Question

Suppose a spherical loudspeaker emits sound isotropically at$\mathbf{10}\mathbf{}\mathit{W}$ into a room with completely absorbent walls, floor, and ceiling (an anechoic chamber). (a) What is the intensity of the sound at distance$\mathit{d}\mathbf{=}\mathbf{}\mathbf{3}\mathbf{.0}\mathbf{}\mathit{m}$ from the center of the source? (b) What is the ratio of the wave amplitude at$\mathit{d}\mathbf{=}\mathbf{4}\mathbf{.0}\mathbf{}\mathit{m}$ to that at$\mathit{d}\mathbf{=}\mathbf{3}\mathbf{.0}\mathbf{}\mathit{m}$ ?

Short answer

1. The intensity of the sound at distance $d_2=3.0\text{m}$ from the center of the source is$0.088\frac{\text{W}}{{\text{m}}^{\text{2}}}$
2. The ratio of the wave amplitude $d_1=4.0\text{m}$ to that at $d_2=3.0\text{m}$ is$0.75$

Step-by-step solution

The given data

1. The power of the spherical loudspeaker is $P_s=10\text{\hspace{0.17em}W}$
2. The point of intensity from source of sound is$d_1=4.0\text{\hspace{0.17em}m}$
3. The point of intensity from source of sound is $d_2=3.0\text{\hspace{0.17em}m}$

Understanding the concept of the variation of intensity

Use the concept of variation of intensity with distance. The intensity of the sound from an isotropic point source decreases with the square of the distance from the source. The intensity is proportional to the square of the amplitude.

Formulae:

The intensity of the wave, $I=\frac{P_s}{4\pi r^2}$ (i)

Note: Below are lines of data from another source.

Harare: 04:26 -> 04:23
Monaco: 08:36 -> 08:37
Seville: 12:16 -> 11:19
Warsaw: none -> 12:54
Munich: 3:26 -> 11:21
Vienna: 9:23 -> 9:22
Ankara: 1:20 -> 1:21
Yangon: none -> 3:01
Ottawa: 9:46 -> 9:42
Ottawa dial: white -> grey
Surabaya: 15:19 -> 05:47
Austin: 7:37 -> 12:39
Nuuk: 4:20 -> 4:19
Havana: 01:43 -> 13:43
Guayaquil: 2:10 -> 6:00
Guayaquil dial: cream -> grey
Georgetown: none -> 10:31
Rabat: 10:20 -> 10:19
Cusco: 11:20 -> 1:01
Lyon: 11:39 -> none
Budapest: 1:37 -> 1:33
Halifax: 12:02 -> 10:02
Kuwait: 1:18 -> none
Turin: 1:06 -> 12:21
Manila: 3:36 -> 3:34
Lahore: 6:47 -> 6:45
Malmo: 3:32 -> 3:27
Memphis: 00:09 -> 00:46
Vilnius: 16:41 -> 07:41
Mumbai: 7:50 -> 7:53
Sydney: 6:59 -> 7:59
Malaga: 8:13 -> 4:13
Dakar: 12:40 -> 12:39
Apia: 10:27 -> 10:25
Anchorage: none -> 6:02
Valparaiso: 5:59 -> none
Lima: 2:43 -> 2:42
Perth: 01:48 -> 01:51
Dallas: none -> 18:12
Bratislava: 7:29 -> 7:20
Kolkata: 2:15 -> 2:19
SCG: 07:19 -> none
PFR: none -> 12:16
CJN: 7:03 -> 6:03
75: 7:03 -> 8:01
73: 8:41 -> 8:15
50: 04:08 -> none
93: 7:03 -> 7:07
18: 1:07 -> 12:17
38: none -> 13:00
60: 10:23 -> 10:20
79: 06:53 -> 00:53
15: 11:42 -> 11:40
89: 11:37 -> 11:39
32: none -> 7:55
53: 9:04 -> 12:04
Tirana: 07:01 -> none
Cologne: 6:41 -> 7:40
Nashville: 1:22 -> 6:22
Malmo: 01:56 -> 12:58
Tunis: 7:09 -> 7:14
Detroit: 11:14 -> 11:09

The intensity of a wave is directly proportional to the square of the amplitude,

$I\propto A^2$ (ii)

Calculation of the intensity of the sound

Using equation (i), the intensity of the sound wave at 3.0 m is given as:

$\begin{array}{c}I=\frac{10W}{4\times 3.14\times {(3.0\text{m})}^2}\\ =0.088\frac{\text{W}}{{\text{m}}^{\text{2}}}\end{array}$

Hence, the value of the intensity of the sound is$0.088\frac{\text{W}}{{\text{m}}^{\text{2}}}$

b) Calculation of the ratio of the wave amplitudes

The intensity of sound is proportional to the square of the amplitude. The intensity of sound at distance $d_1=4.0m$ is $I_1$ and wave amplitude is $A_1$. Hence, using equation (ii), the intensity relation is given as:

$I_1\propto A_1^2$, $I_2\propto A_2^2$ ….. (1)

The intensity of sound at distance $d_2=3.0m$is $I_2$ and wave amplitude is $A_2$. Hence, using equation (ii), the intensity relation is given as

$I_2\propto A_2^2$ ….. (2)

Divide equation (1) by equation (2), we get

$\begin{array}{c}\frac{I_1}{I_2}=\frac{A_1^2}{A_2^2}\\ \frac{A_1}{A_2}=\sqrt{\frac{I_1}{I_2}}\end{array}$ ….. (3)

Using equation (i), the equation (3) becomes:

$\begin{array}{c}\frac{A_1}{A_2}=\sqrt{\frac{\left(\frac{P_s}{4\pi r_1^2}\right)}{\left(\frac{P_s}{4\pi r_2^2}\right)}}\\ =\frac{r_2}{r_1}\\ =\frac{3.0m}{4.0m}\\ =0.75\end{array}$

Hence, the value of the ratio of amplitudes is $0.75$.